(Items from a data source)
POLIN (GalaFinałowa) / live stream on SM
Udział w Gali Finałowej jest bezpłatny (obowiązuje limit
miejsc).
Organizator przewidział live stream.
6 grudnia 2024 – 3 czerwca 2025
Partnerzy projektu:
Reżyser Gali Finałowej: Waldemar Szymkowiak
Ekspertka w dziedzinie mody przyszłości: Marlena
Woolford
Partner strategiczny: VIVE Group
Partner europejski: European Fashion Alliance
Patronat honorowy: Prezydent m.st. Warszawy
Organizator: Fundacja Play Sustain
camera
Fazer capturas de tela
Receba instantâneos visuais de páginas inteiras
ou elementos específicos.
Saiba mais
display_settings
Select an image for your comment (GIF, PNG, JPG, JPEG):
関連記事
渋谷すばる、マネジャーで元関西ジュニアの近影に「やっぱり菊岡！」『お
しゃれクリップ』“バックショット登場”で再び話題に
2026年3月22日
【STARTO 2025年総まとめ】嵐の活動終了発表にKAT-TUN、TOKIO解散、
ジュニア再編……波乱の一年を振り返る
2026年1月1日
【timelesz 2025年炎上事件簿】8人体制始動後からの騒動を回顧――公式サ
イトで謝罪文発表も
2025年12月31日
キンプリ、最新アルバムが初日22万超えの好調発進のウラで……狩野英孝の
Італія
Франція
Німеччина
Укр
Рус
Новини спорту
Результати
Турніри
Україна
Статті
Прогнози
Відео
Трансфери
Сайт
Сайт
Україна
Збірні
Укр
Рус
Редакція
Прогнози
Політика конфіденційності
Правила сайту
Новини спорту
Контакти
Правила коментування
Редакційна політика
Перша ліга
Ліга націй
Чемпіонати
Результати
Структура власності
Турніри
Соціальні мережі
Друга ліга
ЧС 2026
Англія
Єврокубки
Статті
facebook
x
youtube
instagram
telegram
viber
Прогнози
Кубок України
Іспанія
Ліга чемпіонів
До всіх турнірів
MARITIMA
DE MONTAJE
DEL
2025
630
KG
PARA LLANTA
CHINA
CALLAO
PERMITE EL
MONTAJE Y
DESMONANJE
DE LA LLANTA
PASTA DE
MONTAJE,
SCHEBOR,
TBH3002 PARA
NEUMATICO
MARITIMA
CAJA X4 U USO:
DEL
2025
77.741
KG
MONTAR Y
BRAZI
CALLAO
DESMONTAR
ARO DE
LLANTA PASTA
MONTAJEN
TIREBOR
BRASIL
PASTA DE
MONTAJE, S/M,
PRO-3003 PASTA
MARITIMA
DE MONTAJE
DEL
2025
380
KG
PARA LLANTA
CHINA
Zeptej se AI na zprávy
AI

- [Task statement] In the records above, each line with the string "LLANTA" should be copied.

- [Solution to the problem]
PARA LLANTA
DE LA LLANTA
LLANTA PASTA
PARA LLANTA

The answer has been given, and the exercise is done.